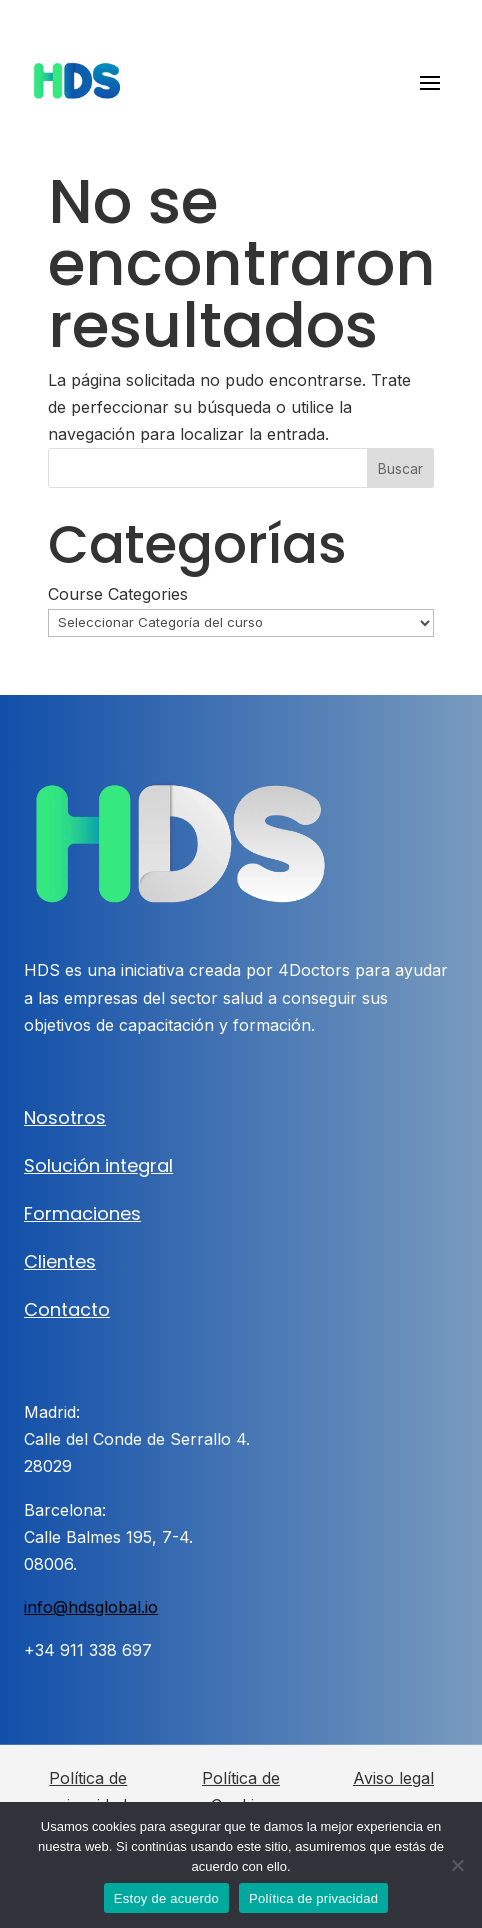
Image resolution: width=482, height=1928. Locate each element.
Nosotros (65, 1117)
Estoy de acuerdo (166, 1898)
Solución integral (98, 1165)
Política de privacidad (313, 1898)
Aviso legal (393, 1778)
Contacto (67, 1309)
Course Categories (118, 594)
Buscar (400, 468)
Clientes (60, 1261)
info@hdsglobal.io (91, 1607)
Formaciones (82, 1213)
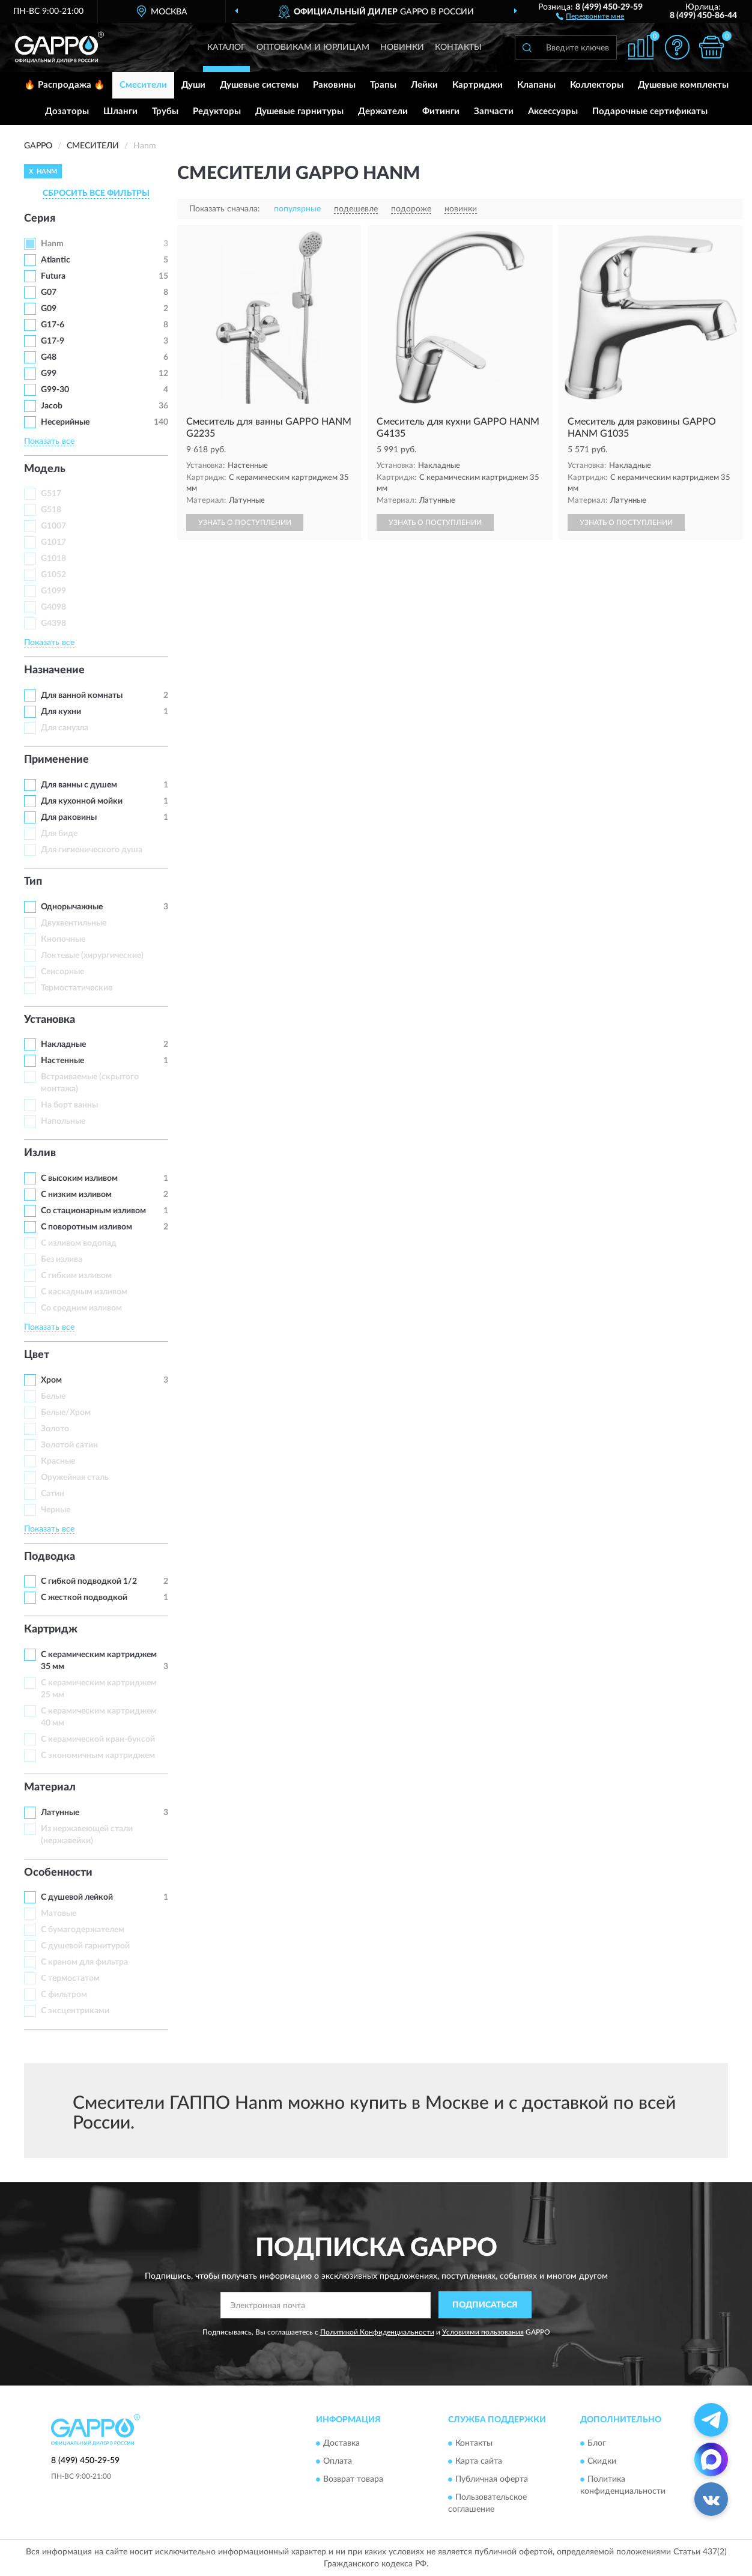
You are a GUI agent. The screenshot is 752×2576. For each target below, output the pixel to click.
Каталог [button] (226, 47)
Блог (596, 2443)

.....

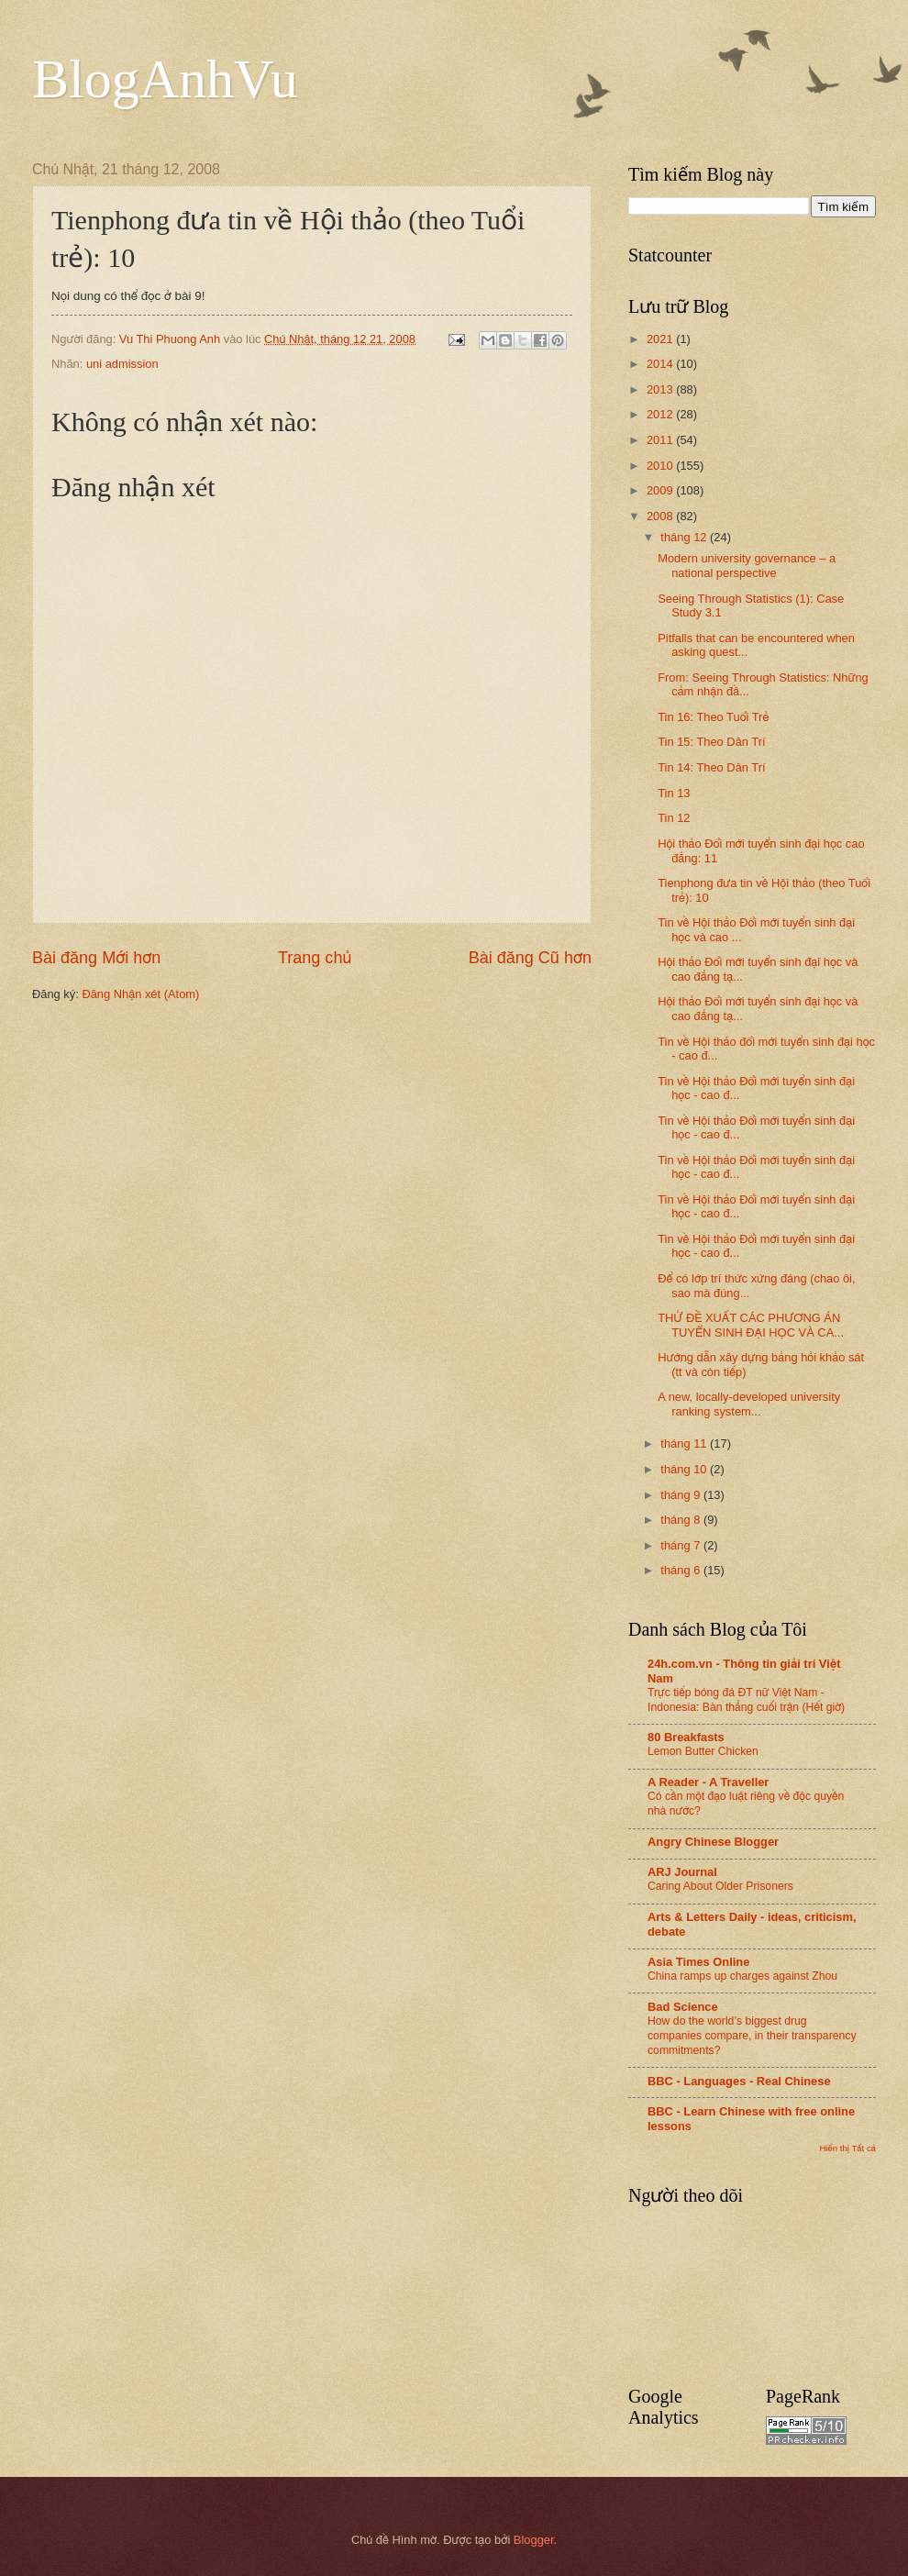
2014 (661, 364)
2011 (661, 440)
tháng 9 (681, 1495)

.....

▶ _GOAL OF THE EXERCISE_:
Return only the stretch of the material above from the line holding "Image resolution: width=482, height=1928." through the line holding "Formaciones (82, 1213)", copied exactly.

▶ _SOLUTION TO THE PROBLEM_:
Image resolution: width=482, height=1928. Locate each element.
Nosotros (65, 1117)
Estoy de acuerdo (166, 1898)
Solución integral (98, 1165)
Política de privacidad (313, 1898)
Aviso legal (393, 1778)
Contacto (67, 1309)
Course Categories (118, 594)
Buscar (400, 468)
Clientes (60, 1261)
info@hdsglobal.io (91, 1607)
Formaciones (82, 1213)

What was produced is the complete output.